The keys may rest within the rings of trees.
In the mid-2nd millenium BC, between 1650 and 1500 BC, there was a cataclysmic volcano eruption which devastated the Mediterranean island of Thera (now called Santorini), and launched volcanic rock as far as Greenland. The event was one of the largest volcanic eruptions in Earth’s recorded history; however, records are not extensive enough for scientists to date it with certainty.
The cryptic nature of the Thera erpution has given rise to many theories on the matter, from the cause of the fall of the legendary society of Atlantis, to an explanation of the plagues visited upon the Egyptians in Exodus and even the parting of the Red Sea. While these theories remain largely unproven, it has long been suggested that an accurate dating of the Thera eruption may solidify other “floating,” or unattributable, dates from the surrounding regions.
In an article published in the journal Science Advances called “Annual radiocarbon record indicates 16th century BCE date for the Thera eruption,” a team led by dendrochronologist, or tree-ring expert, Dr. Charlotte Pearson sought to refine the carbon-14 dating process. Currently the process can only date samples to within a span of decades, but Pearson hopes that this new method can date samples to a specific year.
“What we are trying to do is be part of the global realization that the radiocarbon calibration method is ready for an improvement. Because now the technology is there to measure the radiocarbon in every single tree ring, and we’re just pulling out one treasure from the box — in this instance the carbon-14, and seeing how that can be applied to improve the way we date material in the Mediterranean … and anywhere in the world,” said Pearson, in a video explaining her project.

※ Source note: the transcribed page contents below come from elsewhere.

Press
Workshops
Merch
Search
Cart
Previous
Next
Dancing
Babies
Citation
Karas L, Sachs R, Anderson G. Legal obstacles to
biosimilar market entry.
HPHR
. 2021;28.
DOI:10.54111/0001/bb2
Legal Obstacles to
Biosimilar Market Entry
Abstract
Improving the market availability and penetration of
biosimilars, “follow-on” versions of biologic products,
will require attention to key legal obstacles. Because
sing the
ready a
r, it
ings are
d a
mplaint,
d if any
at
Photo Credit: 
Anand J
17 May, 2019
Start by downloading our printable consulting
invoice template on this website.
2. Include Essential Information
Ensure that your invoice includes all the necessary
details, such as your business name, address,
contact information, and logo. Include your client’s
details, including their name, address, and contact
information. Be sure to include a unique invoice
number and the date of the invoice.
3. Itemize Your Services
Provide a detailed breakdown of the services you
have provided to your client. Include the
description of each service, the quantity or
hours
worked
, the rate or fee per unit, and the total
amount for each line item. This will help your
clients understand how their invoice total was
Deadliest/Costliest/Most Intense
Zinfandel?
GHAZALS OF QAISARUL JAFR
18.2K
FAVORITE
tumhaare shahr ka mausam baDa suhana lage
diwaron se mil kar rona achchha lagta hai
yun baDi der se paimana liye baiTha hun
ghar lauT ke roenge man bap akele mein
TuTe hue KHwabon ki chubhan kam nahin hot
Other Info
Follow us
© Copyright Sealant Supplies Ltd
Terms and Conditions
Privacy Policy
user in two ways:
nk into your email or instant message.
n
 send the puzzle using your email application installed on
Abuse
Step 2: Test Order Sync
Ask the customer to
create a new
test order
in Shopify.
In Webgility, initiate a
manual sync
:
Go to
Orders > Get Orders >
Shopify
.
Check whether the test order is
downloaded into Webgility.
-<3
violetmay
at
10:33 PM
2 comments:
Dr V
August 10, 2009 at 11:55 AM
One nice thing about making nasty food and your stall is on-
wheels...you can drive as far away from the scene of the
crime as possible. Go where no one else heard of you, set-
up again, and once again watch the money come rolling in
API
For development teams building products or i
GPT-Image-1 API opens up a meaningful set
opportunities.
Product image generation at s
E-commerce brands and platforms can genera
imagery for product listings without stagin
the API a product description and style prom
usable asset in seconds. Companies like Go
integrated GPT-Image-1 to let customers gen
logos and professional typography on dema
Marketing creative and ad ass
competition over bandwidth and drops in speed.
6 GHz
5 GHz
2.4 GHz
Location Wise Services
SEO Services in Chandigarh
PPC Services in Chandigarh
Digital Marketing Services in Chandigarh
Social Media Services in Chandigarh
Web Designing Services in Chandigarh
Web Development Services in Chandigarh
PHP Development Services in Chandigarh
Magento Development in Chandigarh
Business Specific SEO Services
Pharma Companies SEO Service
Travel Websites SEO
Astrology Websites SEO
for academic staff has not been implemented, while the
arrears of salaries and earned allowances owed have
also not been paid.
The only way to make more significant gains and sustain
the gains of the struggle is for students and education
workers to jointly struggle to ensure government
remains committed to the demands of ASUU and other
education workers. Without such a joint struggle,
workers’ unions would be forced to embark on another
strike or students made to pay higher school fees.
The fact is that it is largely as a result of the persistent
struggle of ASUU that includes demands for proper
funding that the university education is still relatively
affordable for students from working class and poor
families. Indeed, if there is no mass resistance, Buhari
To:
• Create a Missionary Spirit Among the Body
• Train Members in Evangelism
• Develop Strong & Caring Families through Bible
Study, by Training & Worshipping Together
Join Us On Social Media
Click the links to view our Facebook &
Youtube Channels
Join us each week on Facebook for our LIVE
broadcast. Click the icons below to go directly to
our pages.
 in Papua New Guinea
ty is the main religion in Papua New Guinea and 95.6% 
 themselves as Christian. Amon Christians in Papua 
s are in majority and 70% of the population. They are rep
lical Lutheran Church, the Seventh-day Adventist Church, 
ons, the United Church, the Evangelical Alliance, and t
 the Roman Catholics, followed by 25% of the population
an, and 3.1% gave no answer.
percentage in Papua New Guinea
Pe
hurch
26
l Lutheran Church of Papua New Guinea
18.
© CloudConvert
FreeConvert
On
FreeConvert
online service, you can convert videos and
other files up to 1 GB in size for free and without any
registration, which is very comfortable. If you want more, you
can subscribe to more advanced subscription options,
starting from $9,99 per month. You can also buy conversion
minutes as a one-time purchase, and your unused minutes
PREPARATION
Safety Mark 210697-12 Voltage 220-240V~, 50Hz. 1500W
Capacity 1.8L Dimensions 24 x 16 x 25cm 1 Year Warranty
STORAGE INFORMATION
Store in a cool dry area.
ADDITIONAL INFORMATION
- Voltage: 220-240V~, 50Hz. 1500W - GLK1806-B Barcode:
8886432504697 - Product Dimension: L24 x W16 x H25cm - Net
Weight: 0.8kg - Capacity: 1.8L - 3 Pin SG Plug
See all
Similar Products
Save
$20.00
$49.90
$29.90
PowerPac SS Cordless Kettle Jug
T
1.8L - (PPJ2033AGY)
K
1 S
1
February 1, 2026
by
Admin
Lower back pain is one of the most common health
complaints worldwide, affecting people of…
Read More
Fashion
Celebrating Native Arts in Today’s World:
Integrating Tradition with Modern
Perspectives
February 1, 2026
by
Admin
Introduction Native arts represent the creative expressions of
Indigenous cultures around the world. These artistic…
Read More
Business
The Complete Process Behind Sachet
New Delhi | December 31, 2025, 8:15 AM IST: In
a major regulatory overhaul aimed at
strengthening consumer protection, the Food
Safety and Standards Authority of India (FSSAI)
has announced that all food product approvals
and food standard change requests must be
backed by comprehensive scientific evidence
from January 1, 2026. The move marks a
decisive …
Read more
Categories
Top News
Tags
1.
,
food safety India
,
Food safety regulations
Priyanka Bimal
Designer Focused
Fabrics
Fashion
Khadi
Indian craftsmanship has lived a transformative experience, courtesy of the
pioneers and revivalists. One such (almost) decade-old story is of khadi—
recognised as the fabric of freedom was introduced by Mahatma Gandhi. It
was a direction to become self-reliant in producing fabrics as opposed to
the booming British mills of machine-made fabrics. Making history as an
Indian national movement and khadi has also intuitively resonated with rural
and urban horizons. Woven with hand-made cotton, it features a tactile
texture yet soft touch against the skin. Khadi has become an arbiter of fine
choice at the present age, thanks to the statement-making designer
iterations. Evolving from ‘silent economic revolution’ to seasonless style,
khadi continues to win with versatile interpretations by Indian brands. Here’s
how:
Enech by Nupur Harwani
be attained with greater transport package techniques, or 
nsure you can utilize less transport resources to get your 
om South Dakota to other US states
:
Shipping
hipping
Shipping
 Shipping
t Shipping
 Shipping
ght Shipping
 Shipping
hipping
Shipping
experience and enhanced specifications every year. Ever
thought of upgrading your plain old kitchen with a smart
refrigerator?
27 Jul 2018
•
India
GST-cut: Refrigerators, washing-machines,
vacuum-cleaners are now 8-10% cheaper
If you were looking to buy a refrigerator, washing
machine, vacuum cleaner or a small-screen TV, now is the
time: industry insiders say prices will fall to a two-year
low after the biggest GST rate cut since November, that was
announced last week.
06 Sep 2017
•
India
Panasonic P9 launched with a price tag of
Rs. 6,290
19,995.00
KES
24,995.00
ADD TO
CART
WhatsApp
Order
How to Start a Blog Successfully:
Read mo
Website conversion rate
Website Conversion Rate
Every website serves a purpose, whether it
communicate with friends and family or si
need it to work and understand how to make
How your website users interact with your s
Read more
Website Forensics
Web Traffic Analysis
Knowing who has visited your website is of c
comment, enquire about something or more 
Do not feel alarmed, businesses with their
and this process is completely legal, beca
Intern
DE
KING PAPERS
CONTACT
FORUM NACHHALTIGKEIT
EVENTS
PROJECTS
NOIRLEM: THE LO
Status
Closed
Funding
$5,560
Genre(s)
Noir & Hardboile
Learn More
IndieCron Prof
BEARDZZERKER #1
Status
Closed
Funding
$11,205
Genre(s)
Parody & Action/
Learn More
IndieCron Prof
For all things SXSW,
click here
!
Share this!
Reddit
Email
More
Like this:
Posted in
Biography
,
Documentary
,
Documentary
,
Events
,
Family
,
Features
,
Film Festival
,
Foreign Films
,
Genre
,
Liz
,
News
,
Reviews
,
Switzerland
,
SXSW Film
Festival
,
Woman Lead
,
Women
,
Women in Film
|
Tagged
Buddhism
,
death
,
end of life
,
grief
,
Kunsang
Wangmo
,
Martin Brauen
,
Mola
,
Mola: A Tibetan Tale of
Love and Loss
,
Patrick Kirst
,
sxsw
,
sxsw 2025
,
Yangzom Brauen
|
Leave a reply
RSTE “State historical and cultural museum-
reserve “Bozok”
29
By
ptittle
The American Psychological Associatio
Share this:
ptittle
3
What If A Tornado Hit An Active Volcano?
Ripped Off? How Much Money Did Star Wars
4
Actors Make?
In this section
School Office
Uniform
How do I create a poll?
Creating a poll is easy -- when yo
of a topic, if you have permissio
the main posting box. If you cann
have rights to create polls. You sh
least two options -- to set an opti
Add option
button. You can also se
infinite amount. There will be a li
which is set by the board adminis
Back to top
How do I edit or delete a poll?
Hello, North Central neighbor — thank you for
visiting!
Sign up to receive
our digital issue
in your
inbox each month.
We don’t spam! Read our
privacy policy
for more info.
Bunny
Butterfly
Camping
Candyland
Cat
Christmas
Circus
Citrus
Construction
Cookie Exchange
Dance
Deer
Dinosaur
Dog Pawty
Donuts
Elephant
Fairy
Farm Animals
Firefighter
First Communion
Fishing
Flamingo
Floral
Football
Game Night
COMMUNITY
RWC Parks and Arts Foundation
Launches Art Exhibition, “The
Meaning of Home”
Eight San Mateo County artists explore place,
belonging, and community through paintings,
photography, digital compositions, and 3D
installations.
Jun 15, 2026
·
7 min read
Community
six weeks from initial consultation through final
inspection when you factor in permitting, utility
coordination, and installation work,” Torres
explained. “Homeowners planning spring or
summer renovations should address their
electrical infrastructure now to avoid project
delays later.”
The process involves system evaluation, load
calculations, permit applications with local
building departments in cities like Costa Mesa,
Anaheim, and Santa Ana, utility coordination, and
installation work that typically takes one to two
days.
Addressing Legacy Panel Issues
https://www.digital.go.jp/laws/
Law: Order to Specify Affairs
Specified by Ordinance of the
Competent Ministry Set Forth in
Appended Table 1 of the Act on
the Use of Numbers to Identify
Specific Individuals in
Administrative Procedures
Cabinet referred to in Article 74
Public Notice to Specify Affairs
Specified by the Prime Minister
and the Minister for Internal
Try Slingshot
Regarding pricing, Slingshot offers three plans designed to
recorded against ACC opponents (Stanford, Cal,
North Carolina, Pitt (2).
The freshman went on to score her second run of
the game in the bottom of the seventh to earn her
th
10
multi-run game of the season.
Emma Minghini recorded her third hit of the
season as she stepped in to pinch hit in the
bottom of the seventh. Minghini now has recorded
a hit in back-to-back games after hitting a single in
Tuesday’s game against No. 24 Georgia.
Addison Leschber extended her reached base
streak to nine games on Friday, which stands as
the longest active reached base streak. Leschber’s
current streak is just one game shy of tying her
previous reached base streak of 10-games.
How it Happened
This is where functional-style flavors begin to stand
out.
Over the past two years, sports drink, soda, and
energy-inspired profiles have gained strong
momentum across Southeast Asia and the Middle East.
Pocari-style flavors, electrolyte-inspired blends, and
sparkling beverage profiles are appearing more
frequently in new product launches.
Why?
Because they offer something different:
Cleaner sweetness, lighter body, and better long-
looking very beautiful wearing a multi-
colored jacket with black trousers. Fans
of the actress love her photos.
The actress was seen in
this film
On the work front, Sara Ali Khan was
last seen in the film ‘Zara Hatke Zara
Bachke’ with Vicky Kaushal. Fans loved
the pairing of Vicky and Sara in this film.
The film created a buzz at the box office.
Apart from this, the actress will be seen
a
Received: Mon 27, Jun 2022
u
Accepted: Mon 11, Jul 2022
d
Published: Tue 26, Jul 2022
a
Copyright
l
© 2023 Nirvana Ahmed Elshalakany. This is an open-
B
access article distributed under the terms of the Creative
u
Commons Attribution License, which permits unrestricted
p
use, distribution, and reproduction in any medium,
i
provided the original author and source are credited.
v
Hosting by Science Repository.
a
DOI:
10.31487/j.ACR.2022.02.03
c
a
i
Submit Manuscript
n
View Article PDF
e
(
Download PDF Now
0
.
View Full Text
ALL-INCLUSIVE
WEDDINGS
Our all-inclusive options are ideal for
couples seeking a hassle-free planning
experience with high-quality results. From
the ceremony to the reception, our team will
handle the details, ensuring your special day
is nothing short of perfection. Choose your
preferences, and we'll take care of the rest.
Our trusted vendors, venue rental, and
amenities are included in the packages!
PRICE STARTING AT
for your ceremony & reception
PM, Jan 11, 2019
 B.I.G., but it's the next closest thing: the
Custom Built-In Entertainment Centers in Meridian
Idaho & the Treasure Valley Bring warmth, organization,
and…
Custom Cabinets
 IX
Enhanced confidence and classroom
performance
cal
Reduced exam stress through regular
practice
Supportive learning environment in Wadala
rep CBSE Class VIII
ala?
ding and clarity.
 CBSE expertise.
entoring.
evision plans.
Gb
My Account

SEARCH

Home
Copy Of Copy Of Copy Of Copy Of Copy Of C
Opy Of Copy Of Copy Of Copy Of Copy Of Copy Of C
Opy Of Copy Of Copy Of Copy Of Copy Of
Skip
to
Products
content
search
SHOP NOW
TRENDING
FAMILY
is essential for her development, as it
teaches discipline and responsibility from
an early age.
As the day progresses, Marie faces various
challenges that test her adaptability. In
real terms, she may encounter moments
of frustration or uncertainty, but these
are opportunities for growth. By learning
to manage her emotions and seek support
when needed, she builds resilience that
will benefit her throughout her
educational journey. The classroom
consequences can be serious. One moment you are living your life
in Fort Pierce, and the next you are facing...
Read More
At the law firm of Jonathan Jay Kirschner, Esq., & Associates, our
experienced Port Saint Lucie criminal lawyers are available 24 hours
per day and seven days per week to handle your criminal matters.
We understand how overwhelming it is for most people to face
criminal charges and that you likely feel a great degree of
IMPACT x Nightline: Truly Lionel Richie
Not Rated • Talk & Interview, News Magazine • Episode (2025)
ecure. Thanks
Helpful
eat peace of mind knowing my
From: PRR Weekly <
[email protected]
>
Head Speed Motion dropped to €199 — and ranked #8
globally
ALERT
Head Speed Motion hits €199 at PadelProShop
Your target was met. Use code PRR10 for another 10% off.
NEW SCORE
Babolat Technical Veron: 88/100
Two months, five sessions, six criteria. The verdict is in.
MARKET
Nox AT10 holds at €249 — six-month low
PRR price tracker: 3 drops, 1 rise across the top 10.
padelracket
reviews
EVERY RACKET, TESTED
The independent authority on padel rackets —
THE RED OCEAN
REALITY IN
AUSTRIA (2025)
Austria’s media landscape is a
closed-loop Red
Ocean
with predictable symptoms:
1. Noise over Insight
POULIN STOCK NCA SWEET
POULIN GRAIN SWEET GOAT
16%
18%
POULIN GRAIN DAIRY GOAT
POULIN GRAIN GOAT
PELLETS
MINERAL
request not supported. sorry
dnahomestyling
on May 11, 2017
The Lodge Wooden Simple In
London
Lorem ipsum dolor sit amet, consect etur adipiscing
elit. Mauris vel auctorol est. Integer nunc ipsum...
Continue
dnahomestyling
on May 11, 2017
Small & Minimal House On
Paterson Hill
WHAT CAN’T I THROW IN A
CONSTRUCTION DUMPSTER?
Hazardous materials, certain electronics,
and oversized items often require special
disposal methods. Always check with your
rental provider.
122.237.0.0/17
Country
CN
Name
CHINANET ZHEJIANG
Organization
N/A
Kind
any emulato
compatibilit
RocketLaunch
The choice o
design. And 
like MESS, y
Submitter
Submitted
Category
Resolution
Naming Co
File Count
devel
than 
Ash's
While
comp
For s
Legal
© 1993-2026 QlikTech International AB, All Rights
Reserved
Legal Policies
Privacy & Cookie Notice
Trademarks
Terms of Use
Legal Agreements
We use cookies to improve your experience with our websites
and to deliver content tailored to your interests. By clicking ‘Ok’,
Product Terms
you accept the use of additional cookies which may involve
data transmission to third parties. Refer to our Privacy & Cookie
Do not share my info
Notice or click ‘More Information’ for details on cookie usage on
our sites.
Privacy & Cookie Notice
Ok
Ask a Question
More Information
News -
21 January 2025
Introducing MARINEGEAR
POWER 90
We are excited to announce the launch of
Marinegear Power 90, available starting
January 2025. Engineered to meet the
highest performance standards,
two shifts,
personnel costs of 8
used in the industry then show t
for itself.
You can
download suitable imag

The new process would put samples of tree-rings’ radiocarbon-14 molecules up against samples of the pumice spewed by Thera. The hope is that the tree-rings would reflect such a cataclysmic even, at which point we would be able to more accurately determine when the event occurred.
“We can use the annual precision of tree rings in combination with carbon-14 to underpin some big questions in terms of the rise and fall of civilizations. We can look at the tree rings as a timeline and connect with people that lived in the past, and I think that gives us more of a sense of who we are, but also a sense of where we’re going and perhaps ways to deal with some of the issues that we might collectively face.”
The Times of Israel notes that this new method of C-14 dating is expected to influence other cultures as well. An example of this is seen in the dating of pharaonic Egypt, where it is possible that the Thera eruption was recorded. Associate Professor of Egyptian Archaeology Nadine Moeller indicated that recent readings of ancient Egyptian inscriptions, documented by Pharaoh Ahmose, describe the Tempest Stella, a major catastrophic climactic event including loud explosions, earthquakes, and darkness.
Moeller suggests that it is prudent to consider the possibility that the Egyptian records of the Tempest Stella were an unwitting account of the Thera eruption. The rule of Pharaoh Ahmose marked the beginning of the 18th Dynasty. The Pearson article, however, notes that while the 18th Dynasty is considered to have begun between 1550 and 1500 BC, radiocarbon evidence taken from a tree buried in volcanic ash on Santorini pinpointed the eruption to be between 1621-1605 BC.
As for how Thera might influence Exodus, The Times of Isreal explains:
In general, the theories state that Thera jump-started tsunamis that could have caused the parting of seas (location is subject to change depending upon the scholar). Additionally, it may have sparked a pillar of fire in the sky visible as far as Egypt. Other environmental effects of the Thera eruption likewise may have caused “some major hemisphere-wide climate episodes” that could link to the plagues, wrote Cornell’s Manning in an email outlining the more popular theories. Some scientists tie the dating to the Israelites in Jericho, based on radiocarbon dating of the city’s destruction.
When asked if her study has any implications on the dating of the roots of the biblical Exodus story, Pearson responded, “All I can say is that continued work to improve chronological frameworks is essential for the study of past civilizations!”
University of Edinburgh’s Dr. Mark Harris views the theory that the Thera eruption had influence on the events of Exodus as a little more than a nice exercise for the imaginiation. He said that while he does understand the impulse to stretch for such a meaning, he does not believe it himself.
“The Thera theories give us ‘scientific readings.’ They challenge or inspire the imagination without necessarily requiring a firm historical commitment that this is what really happened,” said Harris. “There is a fascination with the Bible in the popular imagination, and there’s a fascination with science, and when the two get together, you literally get an explosive combination.”
While we may never know for certain if the intensity of the Thera explosion had an impact on the Exodus, perhaps it is only a matter of time before our scientific dating processes are refined to a point when we will have all the answers.